▶ **Screenshot grounding data**:

* * * * * * * * *

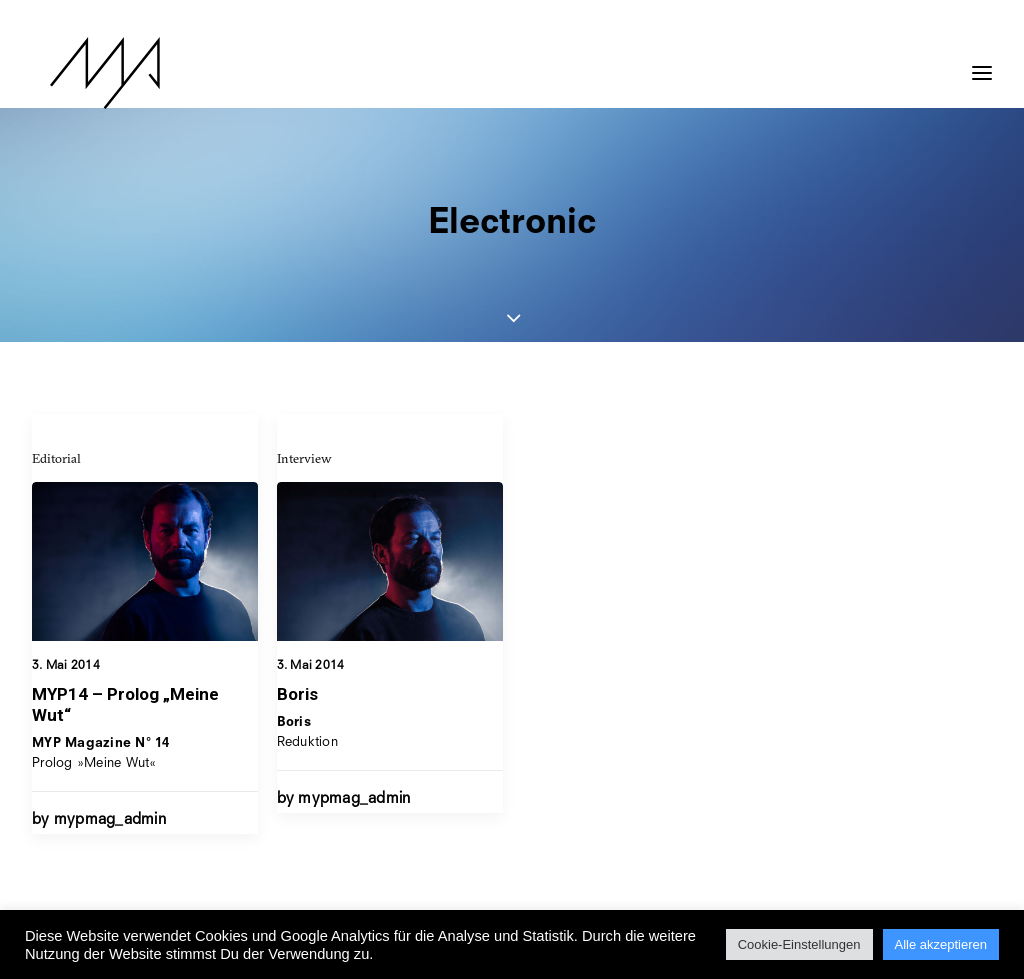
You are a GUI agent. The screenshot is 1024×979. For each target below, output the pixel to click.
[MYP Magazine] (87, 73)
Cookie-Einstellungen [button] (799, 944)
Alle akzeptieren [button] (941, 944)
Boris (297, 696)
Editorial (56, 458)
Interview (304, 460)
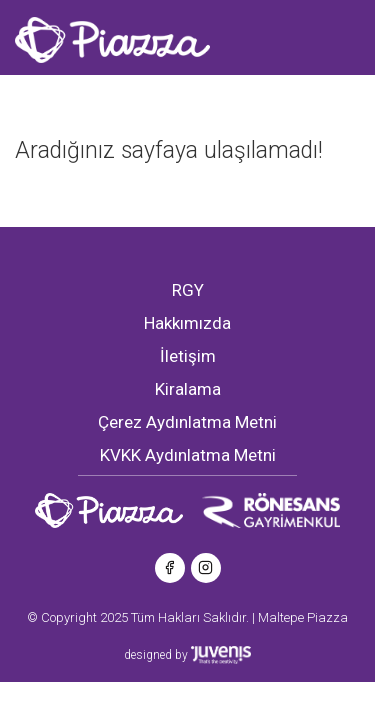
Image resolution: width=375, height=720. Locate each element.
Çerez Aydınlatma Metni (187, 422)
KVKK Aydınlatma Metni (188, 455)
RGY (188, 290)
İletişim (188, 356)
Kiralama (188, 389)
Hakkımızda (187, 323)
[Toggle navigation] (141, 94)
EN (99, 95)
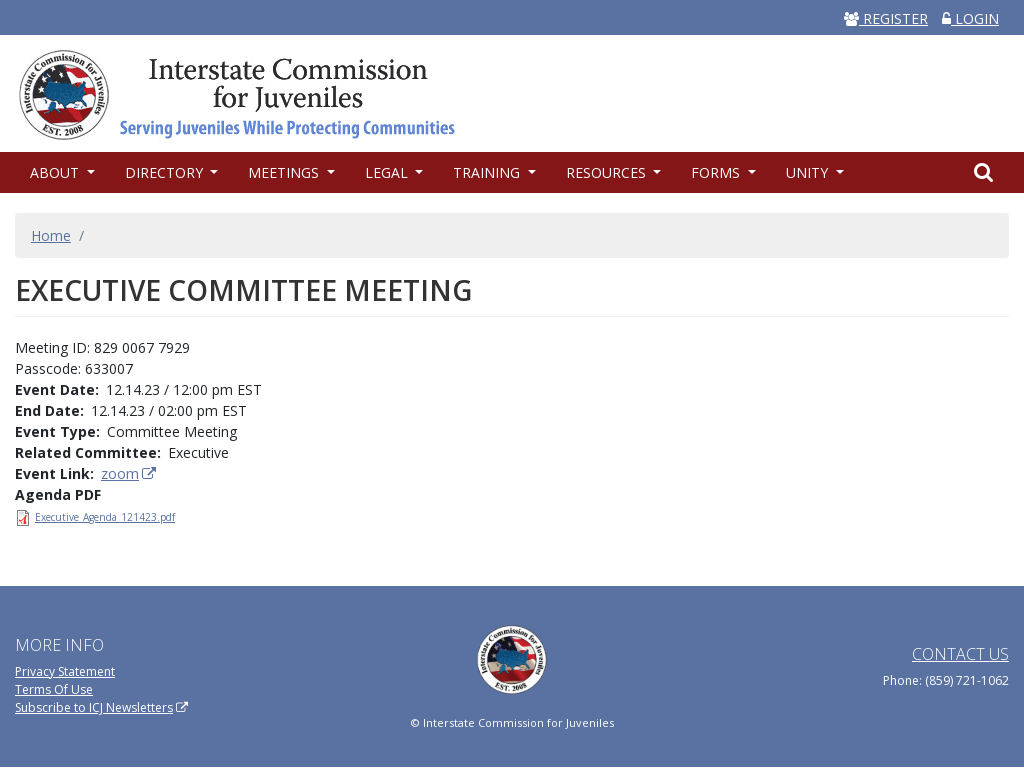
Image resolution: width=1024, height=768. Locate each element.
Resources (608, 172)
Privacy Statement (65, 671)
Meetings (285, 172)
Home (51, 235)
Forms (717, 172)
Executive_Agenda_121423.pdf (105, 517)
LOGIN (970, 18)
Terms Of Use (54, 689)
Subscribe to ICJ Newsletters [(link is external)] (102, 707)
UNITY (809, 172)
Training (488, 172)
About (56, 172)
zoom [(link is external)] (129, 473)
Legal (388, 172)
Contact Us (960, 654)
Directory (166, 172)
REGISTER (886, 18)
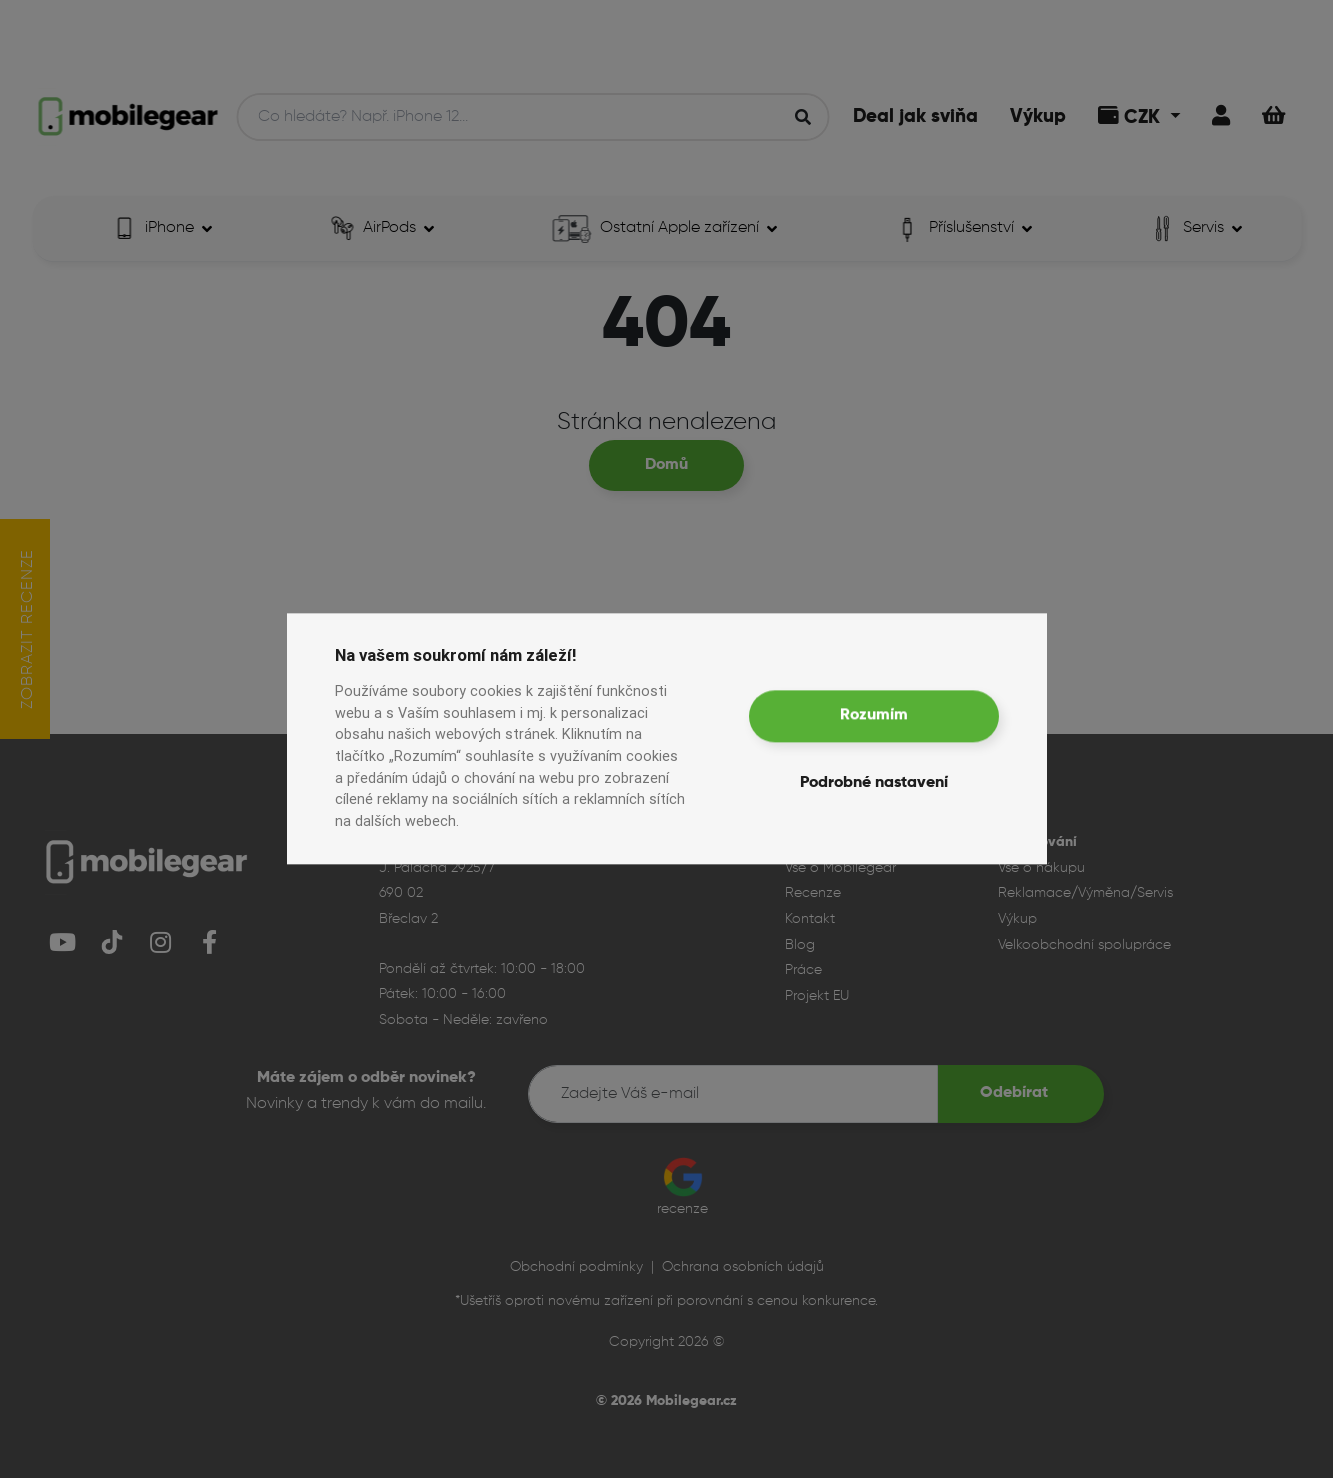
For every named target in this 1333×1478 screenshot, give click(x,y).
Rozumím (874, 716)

* * * * * * * * *

▶ **Exercise objective**: Write out only the lines from the one that contains "Resources (608, 172)" through the last line of the records above, both included, word for word and without the pictures.

▶ **The answer**:
Resources (608, 172)
Privacy Statement (65, 671)
Meetings (285, 172)
Home (51, 235)
Forms (717, 172)
Executive_Agenda_121423.pdf (105, 517)
LOGIN (970, 18)
Terms Of Use (54, 689)
Subscribe to ICJ Newsletters [(link is external)] (102, 707)
UNITY (809, 172)
Training (488, 172)
About (56, 172)
zoom [(link is external)] (129, 473)
Legal (388, 172)
Contact Us (960, 654)
Directory (166, 172)
REGISTER (886, 18)
For every named target in this 1333×1478 screenshot, give click(x,y).
Rozumím (874, 716)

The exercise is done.